The relevant legal provision on the reckoning of the


period of prescription is Section 2 of Act No. 3326, to wit:

Section 2. Prescription of violation penalized by special


law shall begin to run from the day of the commission of the
violation of the law, and if the violation be not known at the
time from the discovery thereof and the institution of judicial
proceedings for its investigation and punishment.

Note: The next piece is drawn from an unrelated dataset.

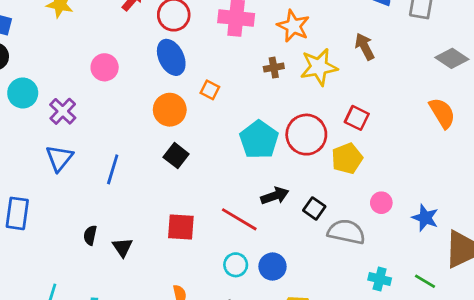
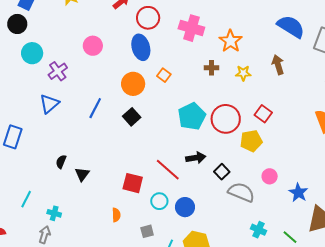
yellow star: (319, 67) -> (243, 73), size x0.6
blue line: (113, 169) -> (95, 108), moved
red square: (181, 227) -> (133, 183), moved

Under Section 2, there are two modes of determining the


reckoning point when prescription of an offense runs. The first,
to the effect that prescription shall "run from the day of the
commission of the violation of the law," is the general rule. We
have declared in this regard that the fact that any aggrieved
person entitled to an action has no knowledge of his right to
sue or of the facts out of which his right arises does not
prevent the running of the prescriptive period. 25 The second
mode is an exception to the first, and is otherwise known as
the discovery rule.

Under the rulings in the Behest Loans Cases, 26 the


discovery rule, which is also known as the blameless ignorance
doctrine, stipulates that:

x x x the statute of limitations runs only upon discovery of


the fact of the invasion of a right which will support a cause of
action. In other words, the courts would decline to apply the
statute of limitations where the plaintiff does not know or has
no reasonable means of knowing the existence of a cause of
action.27

The application of the discovery rule was amply discussed


in the 2014 ruling in Presidential Commission on Good
Government (PCGG) v. Carpio-Morales,28 which cited a number
of rulings involving violations of R.A. No. 3019. The Court said
therein:
In the 1999 and 2011 cases of Presidential Ad Hoc Fact-
Finding Committee on Behest Loans v. Desierto , the Court, in
said separate instances, reversed the ruling of the Ombudsman
that the prescriptive period therein began to run at the time the
behest loans were transacted and instead, it should be counted
from the date of the discovery thereof.
In the 1999 case, We recognized the impossibility
for the State, the aggrieved party, to have known the
violation of RA 3019 at the time the questioned transactions
were made in view of the fact that the public officials
concerned connived or conspired with the "beneficiaries
of the loans." There, We agreed with the contention of the
Presidential Ad Hoc Fact-Finding Committee that the
prescriptive period should be computed from the. discovery of
the commission thereof and not from the day of such
commission. x x x
Similarly, in the 2011 Desierto case, We ruled that the
"blameless ignorance" doctrine applies considering that
the plaintiff therein had no reasonable means of
knowing the existence of a cause of action. In this
particular instance, We pinned the running of the prescriptive
period to the completion by the Presidential Ad Hoc Fact-
Finding Committee of an exhaustive investigation on the loans.
We elucidated that the first mode under Section 2 of Act No.
3326 would not apply since during the Marcos regime, no
person would have dared to question the legality of these
transactions.
Prior to the 2011 Desierto case came Our 2006 Resolution
in Romualdez v. Marcelo, which involved a violation of Section 7
of RA 3019. In resolving the issue of whether or not the
offenses charged in the said cases have already prescribed, We
applied the same principle enunciated in Duque and ruled that
the prescriptive period for the offenses therein committed
began to run from the discovery thereof on the day former
Solicitor General Francisco I. Chavez filed the complaint with
the PCGG.

This was reiterated in Disini v. Sandiganbayan where We


counted the running of the prescriptive period in said case from
the date of discovery of the violation after the PCGG's
exhaustive investigation despite the highly publicized and well-
known nature of the Philippine Nuclear Power Plant Project
therein involved, recognizing the fact that the discovery
of the crime necessitated the prior exhaustive
investigation and completion thereof by the PCGG.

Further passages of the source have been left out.